*About this exercise*
With the line containing "Опции форума (408, 95)" as the starting point, output every line of the data below through its final line, character for character.

*Data in this exercise*

..............................

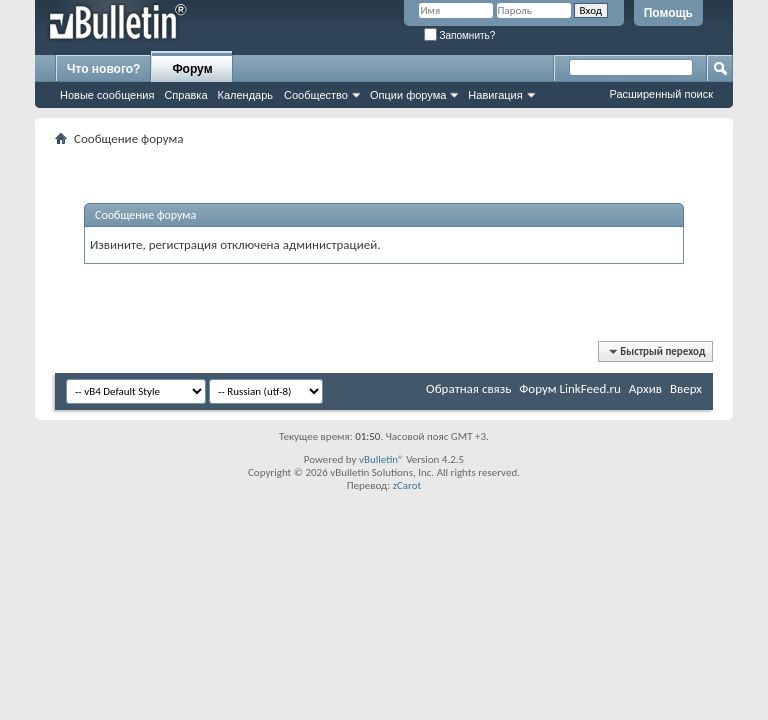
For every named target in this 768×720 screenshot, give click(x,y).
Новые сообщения (107, 95)
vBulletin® (381, 459)
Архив (645, 388)
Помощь (668, 13)
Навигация (495, 95)
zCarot (407, 485)
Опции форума (408, 95)
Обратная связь (468, 388)
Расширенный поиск (661, 94)
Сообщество (316, 95)
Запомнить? (460, 35)
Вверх (686, 388)
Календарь (246, 95)
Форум (192, 69)
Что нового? (103, 69)
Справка (185, 95)
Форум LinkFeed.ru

..............................

*Output of the task*
Опции форума (408, 95)
Обратная связь (468, 388)
Расширенный поиск (661, 94)
Сообщество (316, 95)
Запомнить? (460, 35)
Вверх (686, 388)
Календарь (246, 95)
Форум (192, 69)
Что нового? (103, 69)
Справка (185, 95)
Форум LinkFeed.ru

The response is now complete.